- Work task -
Reproduce every line below exactly as written; do not include the images.

Data items
◇ ◇ ◇ ◇

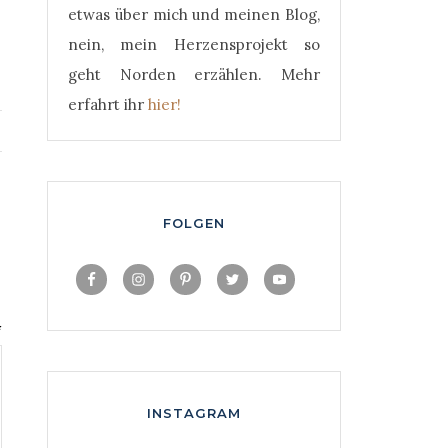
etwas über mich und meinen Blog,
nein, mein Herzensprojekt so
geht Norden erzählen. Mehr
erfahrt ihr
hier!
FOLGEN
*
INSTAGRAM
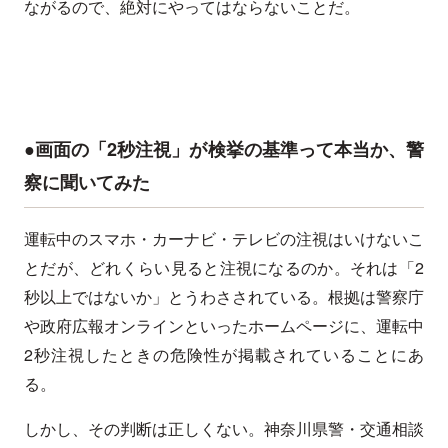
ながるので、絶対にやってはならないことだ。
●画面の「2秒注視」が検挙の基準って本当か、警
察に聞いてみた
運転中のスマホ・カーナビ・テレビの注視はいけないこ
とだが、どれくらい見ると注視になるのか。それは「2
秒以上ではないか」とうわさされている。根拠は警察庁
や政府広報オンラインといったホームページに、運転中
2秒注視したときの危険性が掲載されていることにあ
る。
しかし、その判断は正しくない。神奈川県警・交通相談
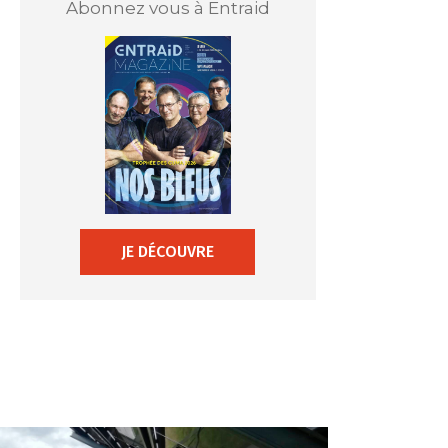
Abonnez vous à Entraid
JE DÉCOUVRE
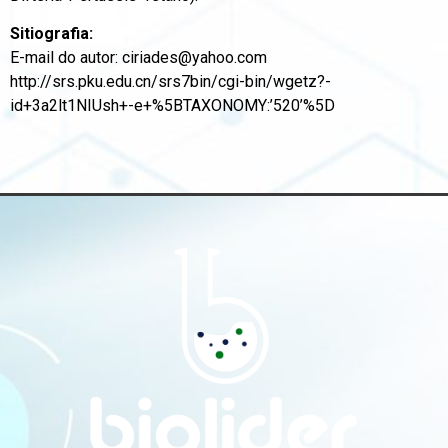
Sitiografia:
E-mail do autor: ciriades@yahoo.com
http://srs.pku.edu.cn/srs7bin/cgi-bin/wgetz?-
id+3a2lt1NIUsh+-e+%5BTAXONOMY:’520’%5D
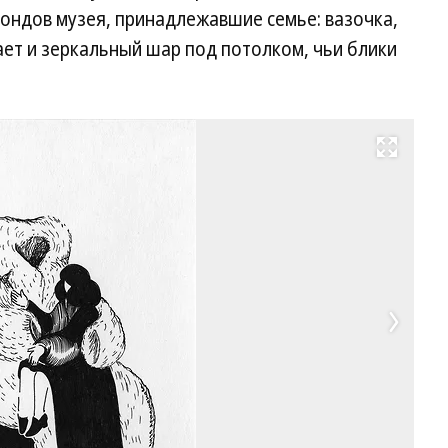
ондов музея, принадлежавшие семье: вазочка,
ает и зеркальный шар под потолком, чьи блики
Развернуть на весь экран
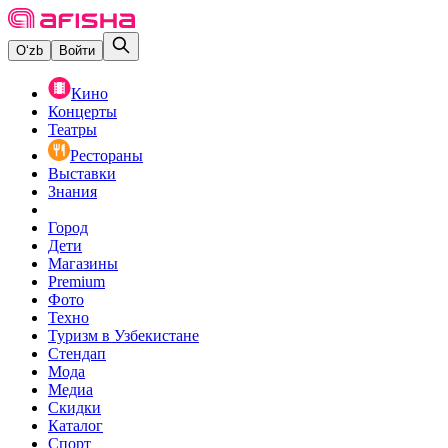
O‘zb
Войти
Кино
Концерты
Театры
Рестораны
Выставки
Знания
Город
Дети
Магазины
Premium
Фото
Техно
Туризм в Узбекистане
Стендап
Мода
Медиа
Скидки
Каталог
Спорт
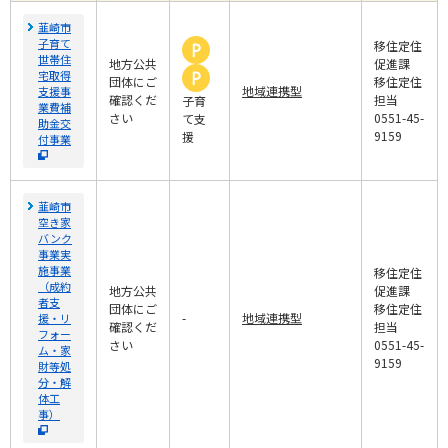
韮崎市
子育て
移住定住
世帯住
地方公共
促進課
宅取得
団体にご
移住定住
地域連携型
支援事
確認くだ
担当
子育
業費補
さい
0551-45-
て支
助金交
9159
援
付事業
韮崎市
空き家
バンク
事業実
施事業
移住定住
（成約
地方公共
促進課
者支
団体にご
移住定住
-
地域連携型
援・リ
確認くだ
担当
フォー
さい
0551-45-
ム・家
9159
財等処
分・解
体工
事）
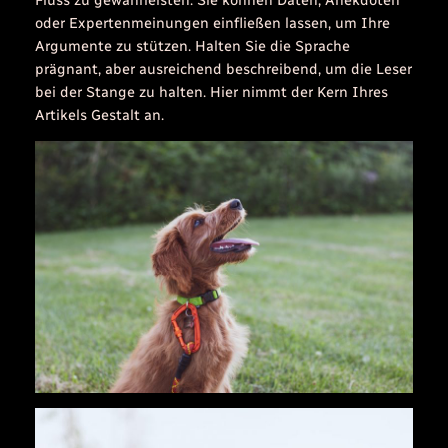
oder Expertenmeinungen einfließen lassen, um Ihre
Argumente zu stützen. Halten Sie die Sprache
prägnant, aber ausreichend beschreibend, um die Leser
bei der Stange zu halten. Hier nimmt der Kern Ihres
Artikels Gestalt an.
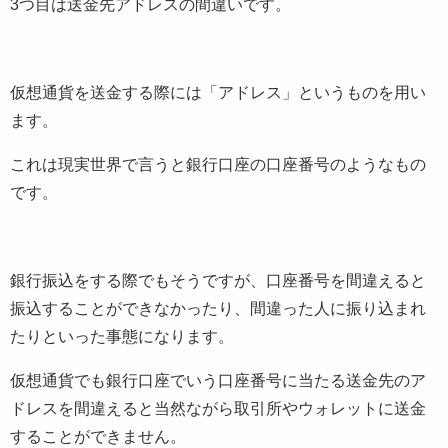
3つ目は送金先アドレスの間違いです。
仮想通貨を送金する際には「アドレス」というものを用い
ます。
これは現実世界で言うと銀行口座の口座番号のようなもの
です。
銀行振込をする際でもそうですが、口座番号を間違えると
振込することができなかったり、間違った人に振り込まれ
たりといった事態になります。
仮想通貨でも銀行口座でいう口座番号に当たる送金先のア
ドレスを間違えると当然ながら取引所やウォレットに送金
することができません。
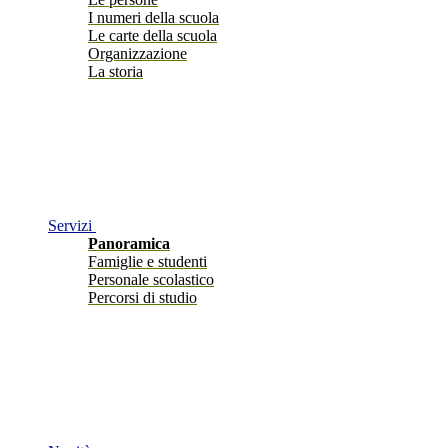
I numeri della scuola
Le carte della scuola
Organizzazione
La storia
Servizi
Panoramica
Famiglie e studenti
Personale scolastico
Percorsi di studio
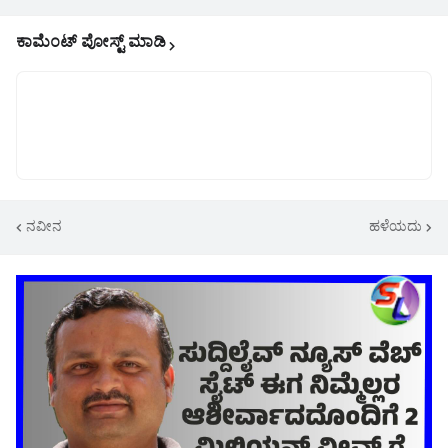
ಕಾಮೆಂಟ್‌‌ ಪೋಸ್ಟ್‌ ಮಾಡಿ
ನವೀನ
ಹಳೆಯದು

◇ ◇ ◇ ◇

- Reply to the exercise -
etwas über mich und meinen Blog,
nein, mein Herzensprojekt so
geht Norden erzählen. Mehr
erfahrt ihr
hier!
FOLGEN
*
INSTAGRAM
ながるので、絶対にやってはならないことだ。
●画面の「2秒注視」が検挙の基準って本当か、警
察に聞いてみた
運転中のスマホ・カーナビ・テレビの注視はいけないこ
とだが、どれくらい見ると注視になるのか。それは「2
秒以上ではないか」とうわさされている。根拠は警察庁
や政府広報オンラインといったホームページに、運転中
2秒注視したときの危険性が掲載されていることにあ
る。
しかし、その判断は正しくない。神奈川県警・交通相談
Abonnez vous à Entraid
JE DÉCOUVRE
Sitiografia:
E-mail do autor: ciriades@yahoo.com
http://srs.pku.edu.cn/srs7bin/cgi-bin/wgetz?-
id+3a2lt1NIUsh+-e+%5BTAXONOMY:’520’%5D
ондов музея, принадлежавшие семье: вазочка,
ает и зеркальный шар под потолком, чьи блики
Развернуть на весь экран
O‘zb
Войти
Кино
Концерты
Театры
Рестораны
Выставки
Знания
Город
Дети
Магазины
Premium
Фото
Техно
Туризм в Узбекистане
Стендап
Мода
Медиа
Скидки
Каталог
Спорт
韮崎市
子育て
移住定住
世帯住
地方公共
促進課
宅取得
団体にご
移住定住
地域連携型
支援事
確認くだ
担当
子育
業費補
さい
0551-45-
て支
助金交
9159
援
付事業
韮崎市
空き家
バンク
事業実
施事業
移住定住
（成約
地方公共
促進課
者支
団体にご
移住定住
-
地域連携型
援・リ
確認くだ
担当
フォー
さい
0551-45-
ム・家
9159
財等処
分・解
体工
事）
oder Expertenmeinungen einfließen lassen, um Ihre
Argumente zu stützen. Halten Sie die Sprache
prägnant, aber ausreichend beschreibend, um die Leser
bei der Stange zu halten. Hier nimmt der Kern Ihres
Artikels Gestalt an.
3つ目は送金先アドレスの間違いです。
仮想通貨を送金する際には「アドレス」というものを用い
ます。
これは現実世界で言うと銀行口座の口座番号のようなもの
です。
銀行振込をする際でもそうですが、口座番号を間違えると
振込することができなかったり、間違った人に振り込まれ
たりといった事態になります。
仮想通貨でも銀行口座でいう口座番号に当たる送金先のア
ドレスを間違えると当然ながら取引所やウォレットに送金
することができません。
I numeri della scuola
Le carte della scuola
Organizzazione
La storia
Servizi
Panoramica
Famiglie e studenti
Personale scolastico
Percorsi di studio
ಕಾಮೆಂಟ್‌‌ ಪೋಸ್ಟ್‌ ಮಾಡಿ
ನವೀನ
ಹಳೆಯದು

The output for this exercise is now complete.